ADR-006 — Boundary guards at host-import surfaces

Status: Accepted Date: 2026-04-27

This ADR is a sub-decision of ADR-001 — it concerns the boundary thunk strategy where compiled code meets the dynamic world.

Context

A js2wasm-compiled module exists alongside a host environment (Node.js, WASI, browser, or another Wasm component). At every call out to that host — DOM APIs, filesystem APIs, callbacks invoked by the host, dynamic data fetched at runtime — the values flowing back across the boundary arrive as host references (externref). Inside the compiled core, however, values are tracked in their specific WasmGC struct types so that property access and arithmetic can use unboxed instructions.

The two type domains must be reconciled at the boundary. TypeScript annotations on the imported function describe the expected shape, but those annotations are unsound and erased — the compiler cannot trust them as a runtime invariant (see ADR-009).
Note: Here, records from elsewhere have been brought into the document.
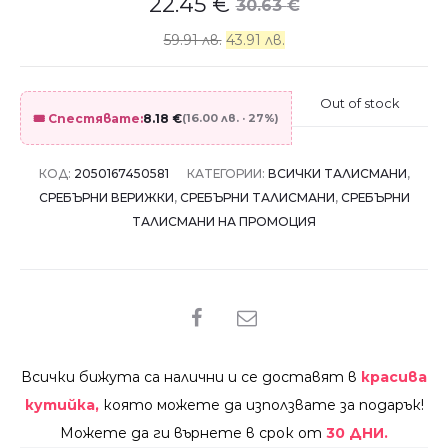
22.45
€
30.63
€
59.91 лв.
43.91 лв.
Out of stock
🎟️ Спестявате:
8.18
€
(16.00 лв. · 27%)
КОД:
2050167450581
КАТЕГОРИИ:
ВСИЧКИ ТАЛИСМАНИ
,
СРЕБЪРНИ ВЕРИЖКИ
,
СРЕБЪРНИ ТАЛИСМАНИ
,
СРЕБЪРНИ
ТАЛИСМАНИ НА ПРОМОЦИЯ
SHARE
Всички бижута са налични и се доставят в
красива
кутийка,
която можете да използвате за подарък!
Можете да ги върнете в срок от
30 ДНИ.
A runtime check is required at the boundary itself.

Decision

Emit a boundary guard at every host-import call site. The guard tests the returning externref against the expected WasmGC type using ref.test, and either narrows the value with br_on_cast for the success path or takes a slow / fallback path. Inside the compiled module, values are then held in their specific struct types and operated on with typed instructions. TypeScript annotations on the imported function are used to choose which type to test against, not to skip the test.

Consequences

Positive: heterogeneous host data is handled correctly under JS semantics — the compiled core can rely on its types being real types. The cost is one Wasm instruction per boundary crossing, which is negligible compared to the host-call cost itself. The guards make the dynamic / static boundary explicit and auditable.
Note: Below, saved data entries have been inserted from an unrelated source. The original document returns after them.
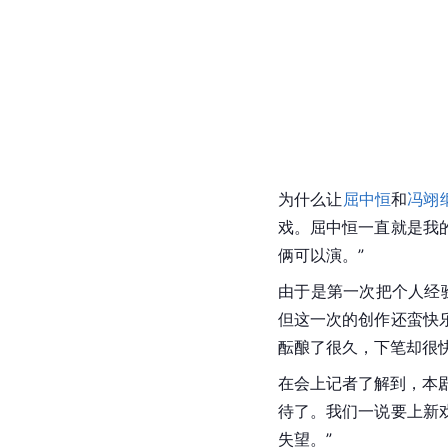
为什么让
屈中恒
和
冯翊
戏。屈中恒一直就是我
俩可以演。”
由于是第一次把个人经
但这一次的创作还蛮快
酝酿了很久，下笔却很
在会上记者了解到，本
待了。我们一说要上新
失望。”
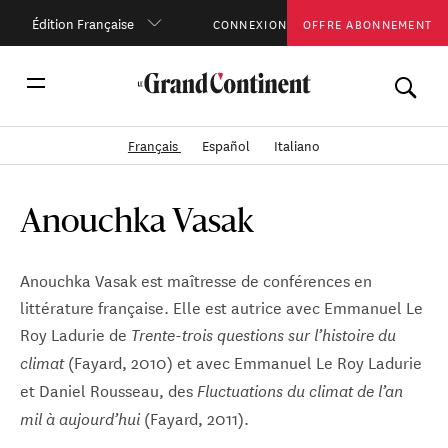
Édition Française
CONNEXION
OFFRE ABONNEMENT
Français
Español
Italiano
Anouchka Vasak
Anouchka Vasak est maîtresse de conférences en
littérature française. Elle est autrice avec Emmanuel Le
Roy Ladurie de
Trente-trois questions sur l’histoire du
(Fayard, 2010) et avec Emmanuel Le Roy Ladurie
climat
et Daniel Rousseau, des
Fluctuations du climat de l’an
(Fayard, 2011).
mil à aujourd’hui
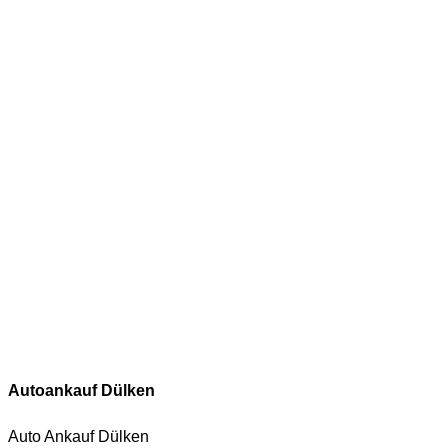
Autoankauf Dülken
Auto Ankauf Dülken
Negative: every boundary requires a corresponding type, even for single-shot host calls — the compiler must materialize a struct type for each shape returned by a host import. Mis-shaped host responses surface as guard-failure paths rather than later, more confusing crashes; this is the intended behavior, but it does require fallback code at every site.

Alternatives rejected

• Trust TypeScript annotations at the boundary: rejected. TS is unsound and erased; trusting annotations would let bad host data corrupt typed state inside the compiled core, with crashes far from the cause.
• Box everything that crosses the boundary: rejected. Forces the entire compiled core back into the dynamic representation and erases the gains from ADR-005.